[DATA LISTING]

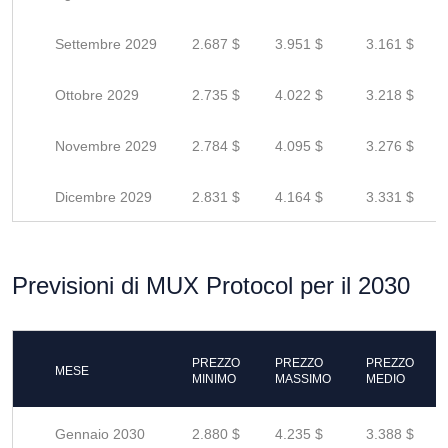
Settembre 2029
2.687 $
3.951 $
3.161 $
Ottobre 2029
2.735 $
4.022 $
3.218 $
Novembre 2029
2.784 $
4.095 $
3.276 $
Dicembre 2029
2.831 $
4.164 $
3.331 $
Previsioni di MUX Protocol per il 2030
PREZZO
PREZZO
PREZZO
MESE
MINIMO
MASSIMO
MEDIO
Gennaio 2030
2.880 $
4.235 $
3.388 $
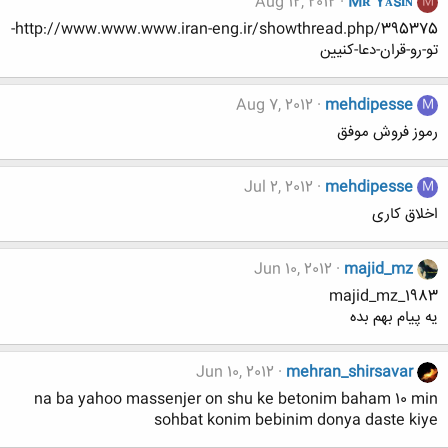
Aug 12, 2012
Mʀ Yᴀsɪɴ
M
http://www.www.www.iran-eng.ir/showthread.php/395375-
تو-رو-قران-دعا-کنیین
Aug 7, 2012
mehdipesse
M
رموز فروش موفق
Jul 2, 2012
mehdipesse
M
اخلاق کاری
Jun 10, 2012
majid_mz
majid_mz_1983
یه پیام بهم بده
Jun 10, 2012
mehran_shirsavar
na ba yahoo massenjer on shu ke betonim baham 10 min
sohbat konim bebinim donya daste kiye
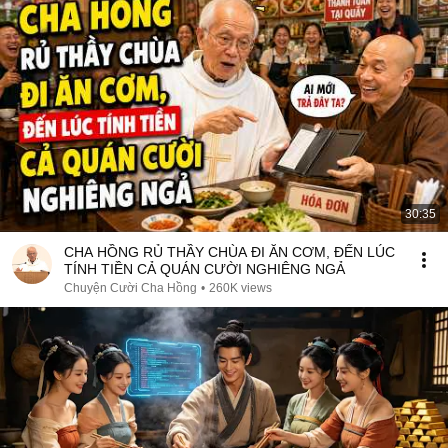
30:35
CHA HỒNG RỦ THẦY CHÙA ĐI ĂN CƠM, ĐẾN LÚC
TÍNH TIỀN CẢ QUÁN CƯỜI NGHIÊNG NGẢ
Chuyện Cười Cha Hồng
•
260K views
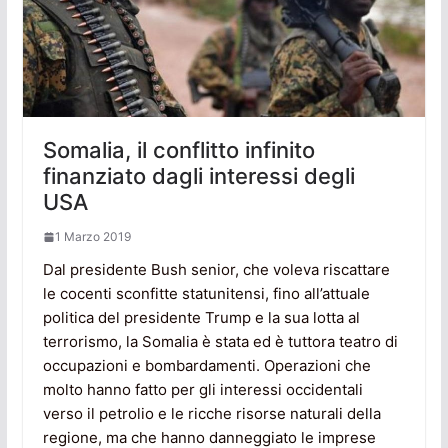
Somalia, il conflitto infinito
finanziato dagli interessi degli
USA
1 Marzo 2019
Dal presidente Bush senior, che voleva riscattare
le cocenti sconfitte statunitensi, fino all’attuale
politica del presidente Trump e la sua lotta al
terrorismo, la Somalia è stata ed è tuttora teatro di
occupazioni e bombardamenti. Operazioni che
molto hanno fatto per gli interessi occidentali
verso il petrolio e le ricche risorse naturali della
regione, ma che hanno danneggiato le imprese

[YOUR ASSIGNMENT] Retype the listing above exactly. Pictures are not part of the copy.

[EXERCISE OUTPUT]
Settembre 2029
2.687 $
3.951 $
3.161 $
Ottobre 2029
2.735 $
4.022 $
3.218 $
Novembre 2029
2.784 $
4.095 $
3.276 $
Dicembre 2029
2.831 $
4.164 $
3.331 $
Previsioni di MUX Protocol per il 2030
PREZZO
PREZZO
PREZZO
MESE
MINIMO
MASSIMO
MEDIO
Gennaio 2030
2.880 $
4.235 $
3.388 $
Aug 12, 2012
Mʀ Yᴀsɪɴ
M
http://www.www.www.iran-eng.ir/showthread.php/395375-
تو-رو-قران-دعا-کنیین
Aug 7, 2012
mehdipesse
M
رموز فروش موفق
Jul 2, 2012
mehdipesse
M
اخلاق کاری
Jun 10, 2012
majid_mz
majid_mz_1983
یه پیام بهم بده
Jun 10, 2012
mehran_shirsavar
na ba yahoo massenjer on shu ke betonim baham 10 min
sohbat konim bebinim donya daste kiye
30:35
CHA HỒNG RỦ THẦY CHÙA ĐI ĂN CƠM, ĐẾN LÚC
TÍNH TIỀN CẢ QUÁN CƯỜI NGHIÊNG NGẢ
Chuyện Cười Cha Hồng
•
260K views
Somalia, il conflitto infinito
finanziato dagli interessi degli
USA
1 Marzo 2019
Dal presidente Bush senior, che voleva riscattare
le cocenti sconfitte statunitensi, fino all’attuale
politica del presidente Trump e la sua lotta al
terrorismo, la Somalia è stata ed è tuttora teatro di
occupazioni e bombardamenti. Operazioni che
molto hanno fatto per gli interessi occidentali
verso il petrolio e le ricche risorse naturali della
regione, ma che hanno danneggiato le imprese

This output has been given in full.